▸ **Exercise directions**
Images excepted, the data below must be repeated exactly.

━━━━━ Data for the task

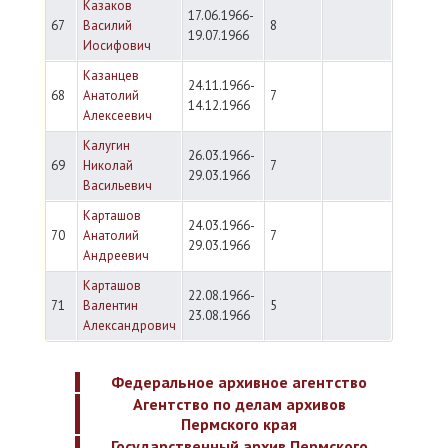
Казаков
17.06.1966-
67
Василий
8
19.07.1966
Иосифович
Казанцев
24.11.1966-
68
Анатолий
7
14.12.1966
Алексеевич
Калугин
26.03.1966-
69
Николай
7
29.03.1966
Васильевич
Карташов
24.03.1966-
70
Анатолий
7
29.03.1966
Андреевич
Карташов
22.08.1966-
71
Валентин
5
23.08.1966
Александрович
Федеральное архивное агентство
Агентство по делам архивов
Пермского края
Государственный архив Пермского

━━━━━━━━━━

▸ **Output below**
Казаков
17.06.1966-
67
Василий
8
19.07.1966
Иосифович
Казанцев
24.11.1966-
68
Анатолий
7
14.12.1966
Алексеевич
Калугин
26.03.1966-
69
Николай
7
29.03.1966
Васильевич
Карташов
24.03.1966-
70
Анатолий
7
29.03.1966
Андреевич
Карташов
22.08.1966-
71
Валентин
5
23.08.1966
Александрович
Федеральное архивное агентство
Агентство по делам архивов
Пермского края
Государственный архив Пермского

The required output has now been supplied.